━━━ EXERCISE DATA ━━━

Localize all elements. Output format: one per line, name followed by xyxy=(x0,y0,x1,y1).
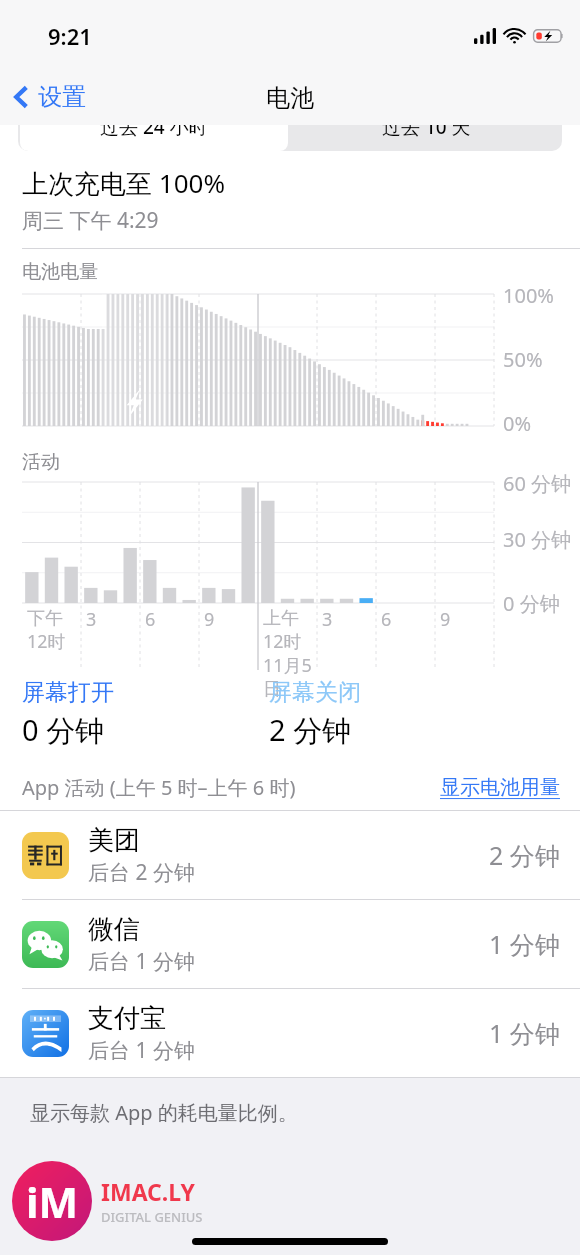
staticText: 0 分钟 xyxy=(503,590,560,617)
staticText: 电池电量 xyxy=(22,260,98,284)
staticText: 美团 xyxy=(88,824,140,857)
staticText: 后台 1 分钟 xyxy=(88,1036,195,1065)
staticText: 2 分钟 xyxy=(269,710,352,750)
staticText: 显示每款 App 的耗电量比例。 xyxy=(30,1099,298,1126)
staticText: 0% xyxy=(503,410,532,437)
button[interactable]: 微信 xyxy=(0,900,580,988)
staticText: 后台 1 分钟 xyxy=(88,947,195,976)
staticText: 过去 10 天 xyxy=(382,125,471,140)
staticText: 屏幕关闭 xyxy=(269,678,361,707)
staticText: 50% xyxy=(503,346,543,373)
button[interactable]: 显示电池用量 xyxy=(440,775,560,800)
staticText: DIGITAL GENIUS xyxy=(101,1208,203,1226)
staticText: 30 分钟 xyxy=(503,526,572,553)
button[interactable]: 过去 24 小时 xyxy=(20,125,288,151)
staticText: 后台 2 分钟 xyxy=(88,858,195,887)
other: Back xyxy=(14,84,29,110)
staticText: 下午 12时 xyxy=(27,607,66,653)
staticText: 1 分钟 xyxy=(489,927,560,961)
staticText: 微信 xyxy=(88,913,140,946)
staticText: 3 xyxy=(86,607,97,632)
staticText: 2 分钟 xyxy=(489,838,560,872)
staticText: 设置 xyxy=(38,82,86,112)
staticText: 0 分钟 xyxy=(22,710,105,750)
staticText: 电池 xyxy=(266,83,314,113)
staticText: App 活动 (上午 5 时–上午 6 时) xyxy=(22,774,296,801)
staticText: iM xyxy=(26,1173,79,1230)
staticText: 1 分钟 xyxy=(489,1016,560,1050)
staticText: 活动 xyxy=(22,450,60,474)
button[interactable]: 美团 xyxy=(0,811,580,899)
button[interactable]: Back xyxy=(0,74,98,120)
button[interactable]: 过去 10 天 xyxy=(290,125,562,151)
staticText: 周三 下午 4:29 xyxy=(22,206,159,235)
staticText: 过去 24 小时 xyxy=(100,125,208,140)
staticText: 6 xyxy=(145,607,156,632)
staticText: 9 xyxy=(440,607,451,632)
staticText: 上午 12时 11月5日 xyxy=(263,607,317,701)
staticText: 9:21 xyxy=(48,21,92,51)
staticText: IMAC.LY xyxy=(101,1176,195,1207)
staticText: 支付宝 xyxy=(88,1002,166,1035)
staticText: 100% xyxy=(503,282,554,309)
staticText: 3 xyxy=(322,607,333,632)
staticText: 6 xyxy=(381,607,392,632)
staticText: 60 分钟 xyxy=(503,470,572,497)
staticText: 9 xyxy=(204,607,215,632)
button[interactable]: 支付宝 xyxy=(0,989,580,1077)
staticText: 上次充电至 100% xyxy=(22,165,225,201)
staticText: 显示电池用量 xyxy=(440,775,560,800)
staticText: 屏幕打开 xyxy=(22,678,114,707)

━━━

Find the lines that mention "显示电池用量" in the entries and show them.

button[interactable]: 显示电池用量 xyxy=(440,775,560,800)
staticText: 显示电池用量 xyxy=(440,775,560,800)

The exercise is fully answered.